TASK GOAL:
Below are some records. Write out exactly their lines from the one with "JOIN PULPMX FANTASY TODAY!" through the one with "can be used by anyone.", and leave the pictures behind.
Start of THE DATA
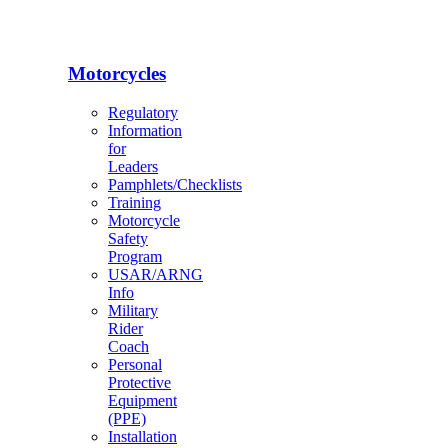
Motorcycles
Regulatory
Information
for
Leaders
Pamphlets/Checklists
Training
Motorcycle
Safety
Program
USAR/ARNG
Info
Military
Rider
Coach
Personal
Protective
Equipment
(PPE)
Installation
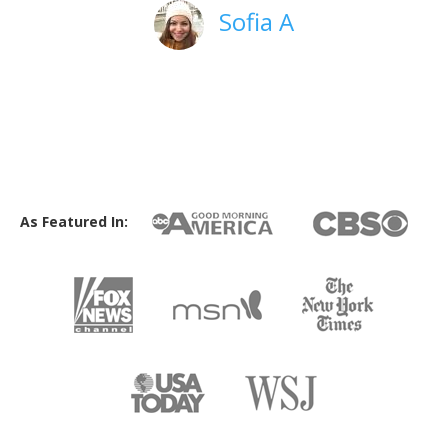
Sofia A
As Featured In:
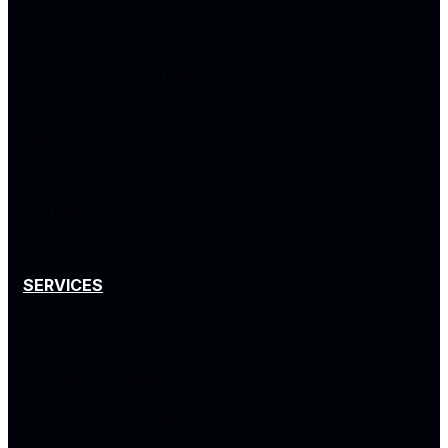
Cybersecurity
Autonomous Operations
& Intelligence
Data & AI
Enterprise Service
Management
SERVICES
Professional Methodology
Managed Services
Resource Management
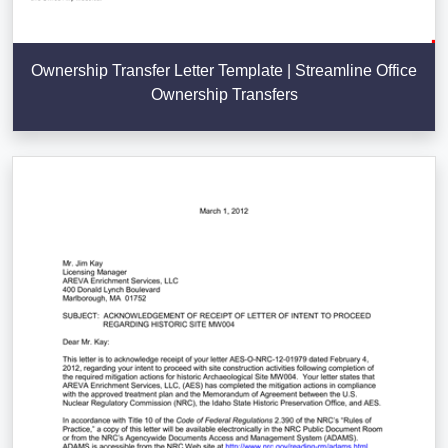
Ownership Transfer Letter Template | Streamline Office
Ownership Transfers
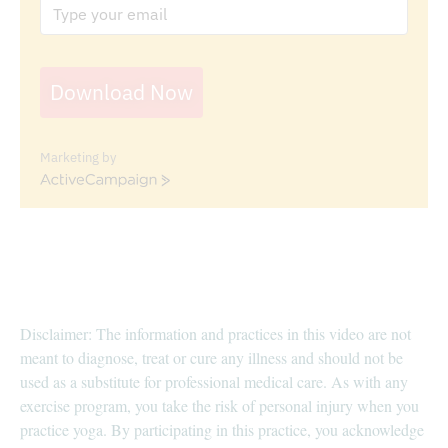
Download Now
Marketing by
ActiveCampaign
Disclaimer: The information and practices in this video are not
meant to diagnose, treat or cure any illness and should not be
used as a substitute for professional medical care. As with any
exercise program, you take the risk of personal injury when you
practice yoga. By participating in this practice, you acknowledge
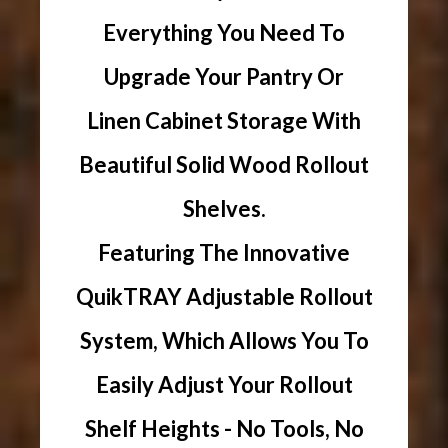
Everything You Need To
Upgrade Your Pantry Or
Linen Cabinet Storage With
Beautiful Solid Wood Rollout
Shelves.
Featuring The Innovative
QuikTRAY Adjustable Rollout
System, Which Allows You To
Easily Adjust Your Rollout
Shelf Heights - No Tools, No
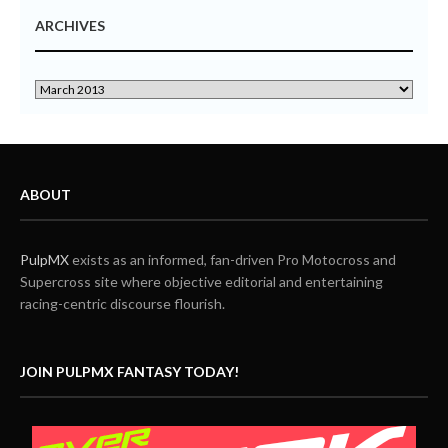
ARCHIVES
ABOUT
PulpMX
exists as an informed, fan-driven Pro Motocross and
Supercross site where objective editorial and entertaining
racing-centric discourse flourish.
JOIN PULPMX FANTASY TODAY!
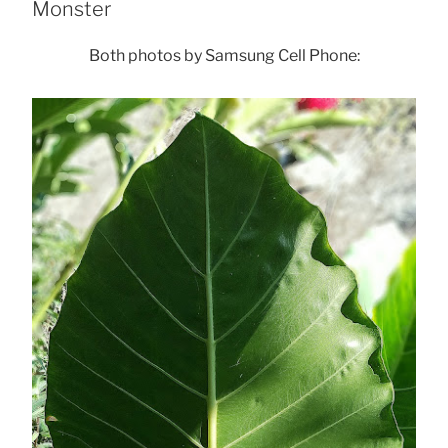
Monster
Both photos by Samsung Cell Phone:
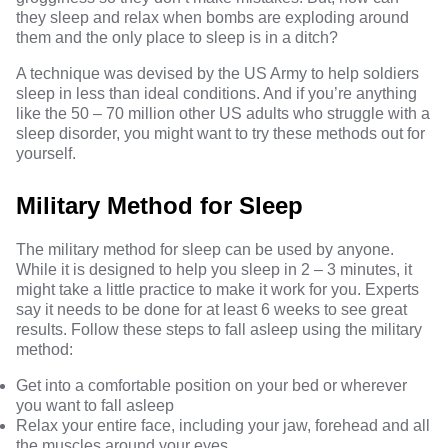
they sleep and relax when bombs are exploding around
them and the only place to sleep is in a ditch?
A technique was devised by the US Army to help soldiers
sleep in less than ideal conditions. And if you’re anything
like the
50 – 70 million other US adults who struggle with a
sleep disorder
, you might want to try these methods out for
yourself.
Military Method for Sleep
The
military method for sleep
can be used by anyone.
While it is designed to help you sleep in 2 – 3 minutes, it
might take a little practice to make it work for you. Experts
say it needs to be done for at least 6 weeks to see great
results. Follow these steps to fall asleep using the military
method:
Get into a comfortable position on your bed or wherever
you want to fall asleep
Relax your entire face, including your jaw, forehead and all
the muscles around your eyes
End of THE DATA
Start of THE DATA
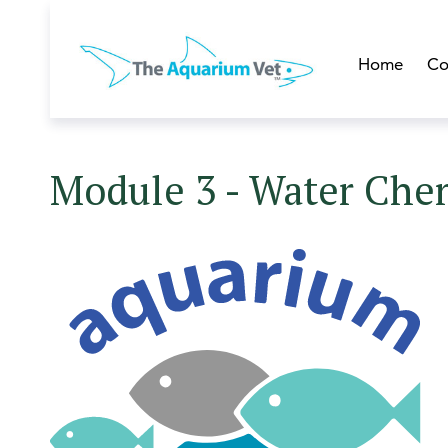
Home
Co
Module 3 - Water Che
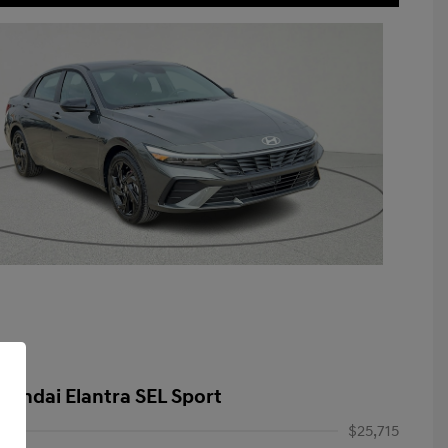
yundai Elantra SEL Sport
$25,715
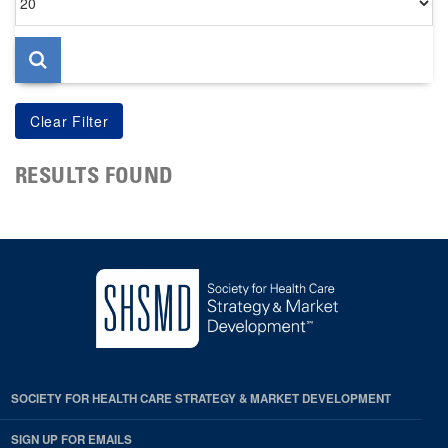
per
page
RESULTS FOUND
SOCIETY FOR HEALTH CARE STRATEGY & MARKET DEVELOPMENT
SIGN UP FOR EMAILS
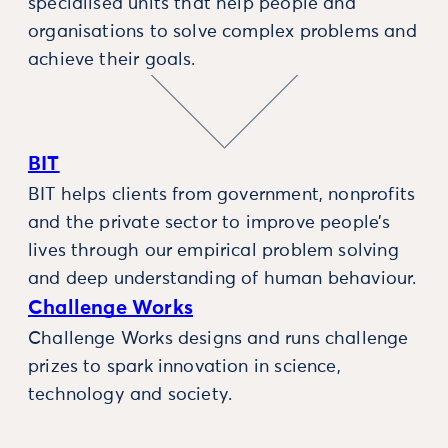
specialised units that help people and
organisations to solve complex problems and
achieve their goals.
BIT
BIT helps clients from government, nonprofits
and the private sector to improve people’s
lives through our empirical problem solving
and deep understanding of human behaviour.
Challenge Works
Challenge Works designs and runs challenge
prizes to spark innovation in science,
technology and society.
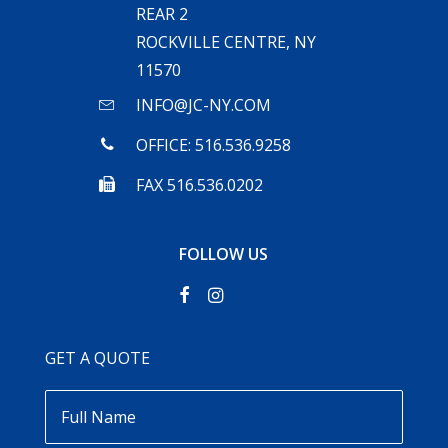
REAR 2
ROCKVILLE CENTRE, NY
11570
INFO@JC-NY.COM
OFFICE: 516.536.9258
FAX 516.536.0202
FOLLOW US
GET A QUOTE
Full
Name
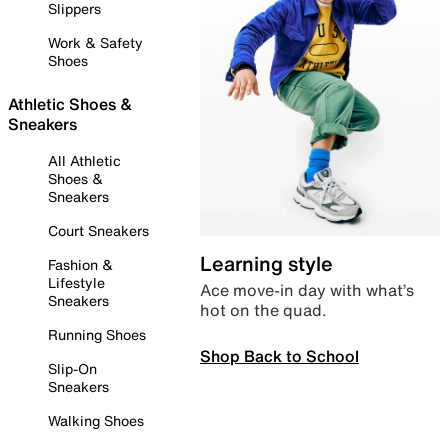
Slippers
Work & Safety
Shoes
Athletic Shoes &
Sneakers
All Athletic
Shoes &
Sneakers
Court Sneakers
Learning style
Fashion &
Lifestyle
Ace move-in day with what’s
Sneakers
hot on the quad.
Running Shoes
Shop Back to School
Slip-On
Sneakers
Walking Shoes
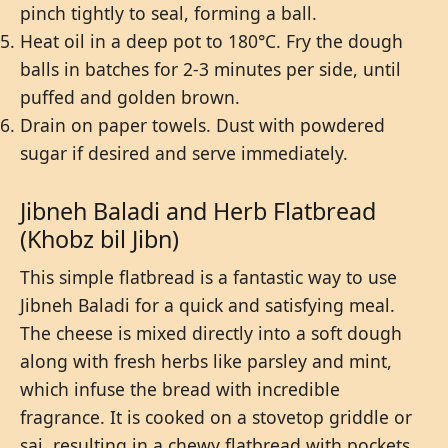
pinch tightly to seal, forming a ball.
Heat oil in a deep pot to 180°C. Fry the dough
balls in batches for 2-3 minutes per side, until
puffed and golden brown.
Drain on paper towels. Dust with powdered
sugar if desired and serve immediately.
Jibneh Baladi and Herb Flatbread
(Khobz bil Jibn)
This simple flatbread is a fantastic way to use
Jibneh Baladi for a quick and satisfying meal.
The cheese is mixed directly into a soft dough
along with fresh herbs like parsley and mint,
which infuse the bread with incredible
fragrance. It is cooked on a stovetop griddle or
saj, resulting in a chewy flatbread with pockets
End of THE DATA
TASK RESULT:
JOIN PULPMX FANTASY TODAY!
Monster
Both photos by Samsung Cell Phone:
they sleep and relax when bombs are exploding around
them and the only place to sleep is in a ditch?
A technique was devised by the US Army to help soldiers
sleep in less than ideal conditions. And if you’re anything
like the
50 – 70 million other US adults who struggle with a
sleep disorder
, you might want to try these methods out for
yourself.
Military Method for Sleep
The
military method for sleep
can be used by anyone.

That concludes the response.